Work item :: Within the entries below, how many lines carry the word "timely"? State the number and stop.

Records from a data collection
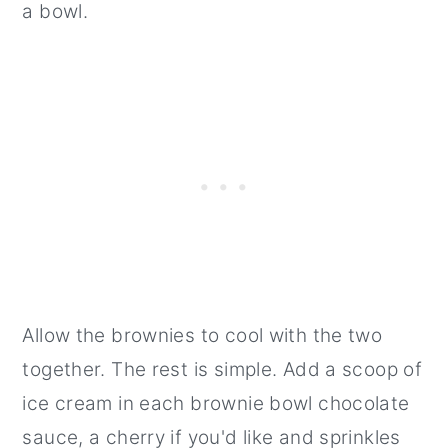
a bowl.
Allow the brownies to cool with the two
together. The rest is simple. Add a scoop of
ice cream in each brownie bowl chocolate
sauce, a cherry if you'd like and sprinkles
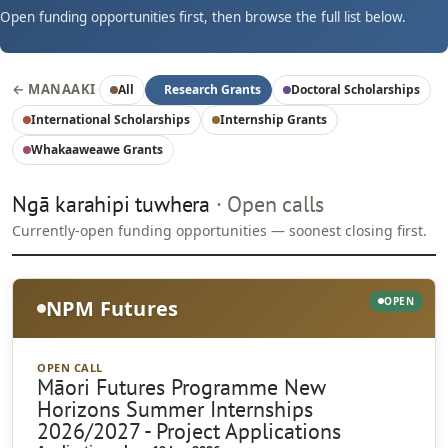
Open funding opportunities first, then browse the full list below.
← MANAAKI
·
All
Research Grants
Doctoral Scholarships
International Scholarships
Internship Grants
Whakaaweawe Grants
Ngā karahipi tuwhera
· Open calls
Currently-open funding opportunities — soonest closing first.
OPEN
NPM Futures
OPEN CALL
Māori Futures Programme New
Horizons Summer Internships
2026/2027 - Project Applications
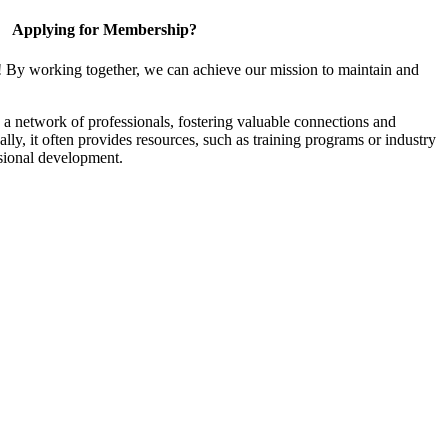
Applying for Membership?
! By working together, we can achieve our mission to maintain and
a network of professionals, fostering valuable connections and
ally, it often provides resources, such as training programs or industry
sional development.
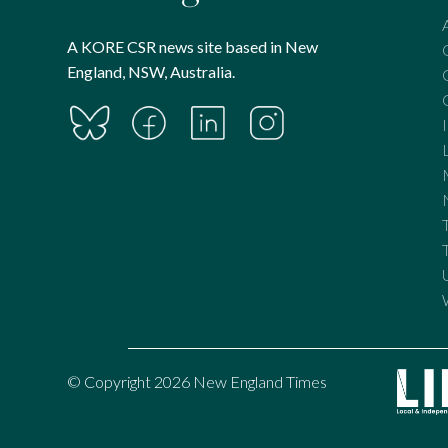
A KORE CSR news site based in New
England, NSW, Australia.
© Copyright 2026 New England Times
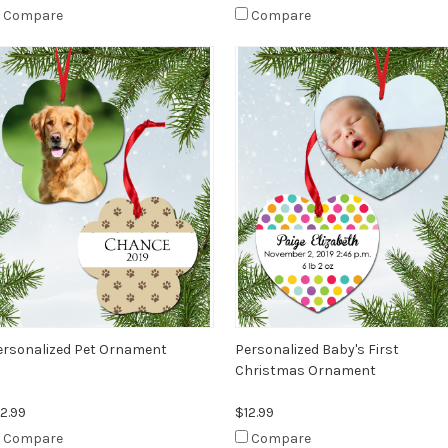
Compare
Compare
ersonalized Pet Ornament
Personalized Baby's First
Christmas Ornament
2.99
$12.99
Compare
Compare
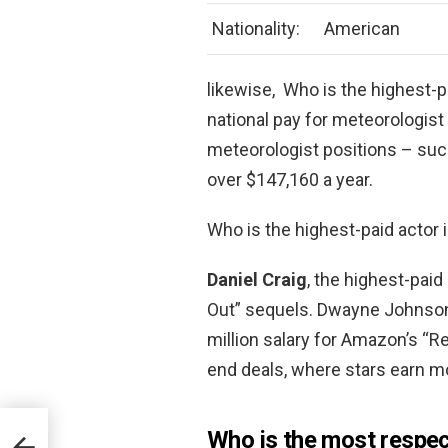
Nationality:
American
likewise, Who is the highest-
national pay for meteorologist
meteorologist positions – su
over $147,160 a year.
Who is the highest-paid actor 
Daniel Craig
, the highest-paid
Out” sequels. Dwayne Johnson i
million salary for Amazon’s “R
end deals, where stars earn mo
Who is the most respec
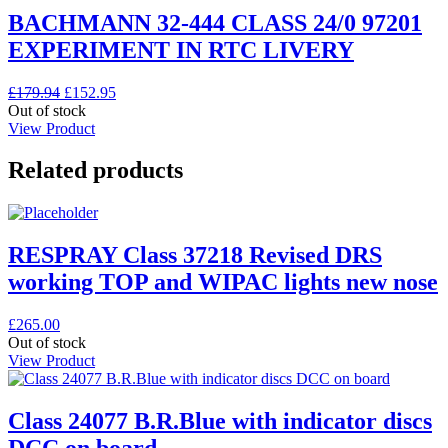
BACHMANN 32-444 CLASS 24/0 97201
EXPERIMENT IN RTC LIVERY
Original
Current
£
179.94
£
152.95
price
price
Out of stock
was:
is:
View Product
£179.94.
£152.95.
Related products
RESPRAY Class 37218 Revised DRS
working TOP and WIPAC lights new nose
£
265.00
Out of stock
View Product
Class 24077 B.R.Blue with indicator discs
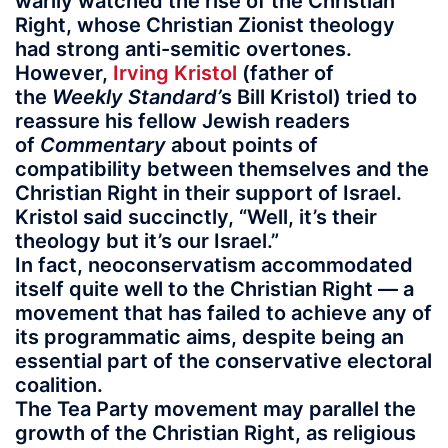
warily watched the rise of the Christian
Right, whose Christian Zionist theology
had strong anti-semitic overtones.
However,
Irving Kristol
(father of
the
Weekly Standard’
s Bill Kristol) tried to
reassure his fellow Jewish readers
of
Commentary
about points of
compatibility between themselves and the
Christian Right in their support of Israel.
Kristol said succinctly, “Well, it’s their
theology but it’s our Israel.”
In fact, neoconservatism accommodated
itself quite well to the Christian Right — a
movement that has failed to achieve any of
its programmatic aims, despite being an
essential part of the conservative electoral
coalition.
The Tea Party movement may parallel the
growth of the Christian Right, as religious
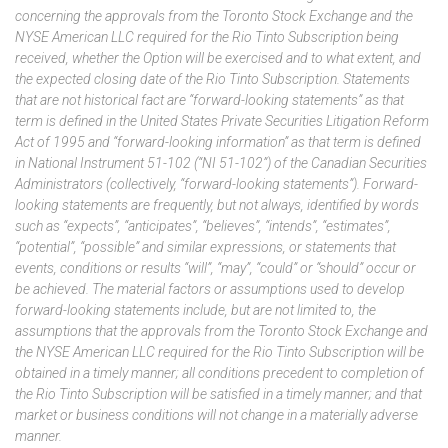
concerning
the approvals from the Toronto Stock Exchange and the
NYSE American LLC required for the Rio Tinto Subscription being
received, whether the Option will be exercised and to what extent, and
the expected closing date of the Rio Tinto Subscription
.
Statements
that are not historical fact are “forward-looking statements” as that
term is defined in the United States Private Securities Litigation Reform
Act of 1995 and “forward-looking information” as that term is defined
in National Instrument 51-102 (“NI 51-102”) of the Canadian Securities
Administrators (collectively, “forward-looking statements”). Forward-
looking statements are frequently, but not always, identified by words
such as “expects”, “anticipates”, “believes”, “intends”, “estimates”,
“potential”, “possible” and similar expressions, or statements that
events, conditions or results “will”, “may”, “could” or “should” occur or
be achieved. The material factors or assumptions used to develop
forward-looking statements include,
but
are
not limited to, the
assumptions that
the approvals from the Toronto Stock Exchange and
the NYSE American LLC required for the Rio Tinto Subscription
will be
obtained in a timely manner; all conditions precedent to completion of
the Rio Tinto Subscription
will be satisfied in a timely manner;
and that
market or business conditions will not change in a materially adverse
manner.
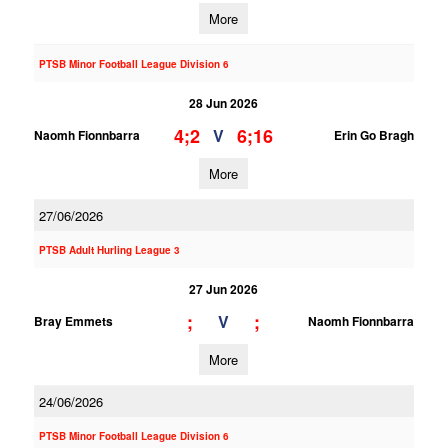
More
PTSB Minor Football League Division 6
28 Jun 2026
4;2
6;16
V
Naomh Fionnbarra
Erin Go Bragh
More
27/06/2026
PTSB Adult Hurling League 3
27 Jun 2026
;
;
V
Bray Emmets
Naomh Fionnbarra
More
24/06/2026
PTSB Minor Football League Division 6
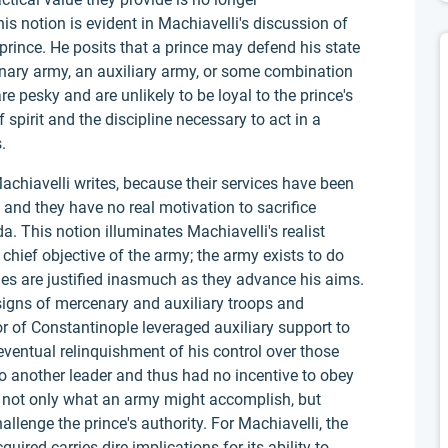
is notion is evident in Machiavelli's discussion of
g prince. He posits that a prince may defend his state
nary army, an auxiliary army, or some combination
e pesky and are unlikely to be loyal to the prince's
spirit and the discipline necessary to act in a
.
Machiavelli writes, because their services have been
and they have no real motivation to sacrifice
a. This notion illuminates Machiavelli's realist
chief objective of the army; the army exists to do
ies are justified inasmuch as they advance his aims.
signs of mercenary and auxiliary troops and
 of Constantinople leveraged auxiliary support to
eventual relinquishment of his control over those
to another leader and thus had no incentive to obey
r not only what an army might accomplish, but
llenge the prince's authority. For Machiavelli, the
red carries dire implications for its ability to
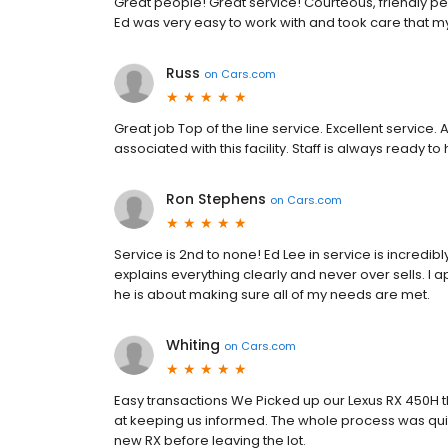
Great people! Great service! Courteous, friendly pe
Ed was very easy to work with and took care that m
Russ
on
Cars.com
Great job Top of the line service. Excellent servic
associated with this facility. Staff is always ready to
Ron Stephens
on
Cars.com
Service is 2nd to none! Ed Lee in service is incredib
explains everything clearly and never over sells. I a
he is about making sure all of my needs are met.
Whiting
on
Cars.com
Easy transactions We Picked up our Lexus RX 450H 
at keeping us informed. The whole process was quit
new RX before leaving the lot.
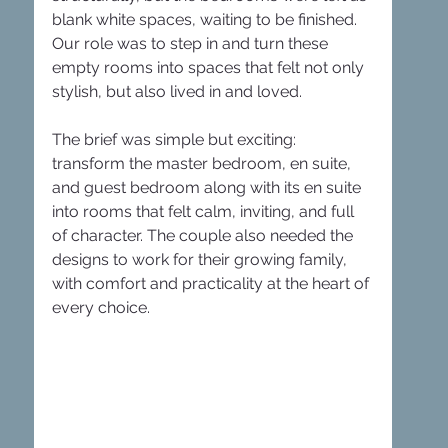
blank white spaces, waiting to be finished. 
Our role was to step in and turn these 
empty rooms into spaces that felt not only 
stylish, but also lived in and loved.
The brief was simple but exciting: 
transform the master bedroom, en suite, 
and guest bedroom along with its en suite 
into rooms that felt calm, inviting, and full 
of character. The couple also needed the 
designs to work for their growing family, 
with comfort and practicality at the heart of 
every choice.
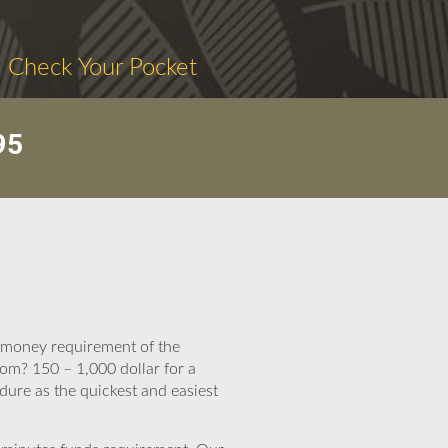
. Check Your Pocket
95
t money requirement of the
om? 150 – 1,000 dollar for a
dure as the quickest and easiest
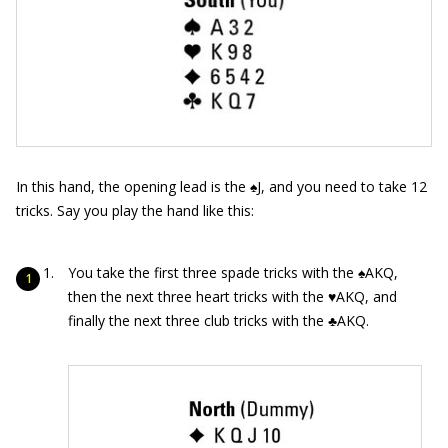
In this hand, the opening lead is the ♠J, and you need to take 12
tricks. Say you play the hand like this:
You take the first three spade tricks with the ♠AKQ,
then the next three heart tricks with the ♥AKQ, and
finally the next three club tricks with the ♣AKQ.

Result :: 2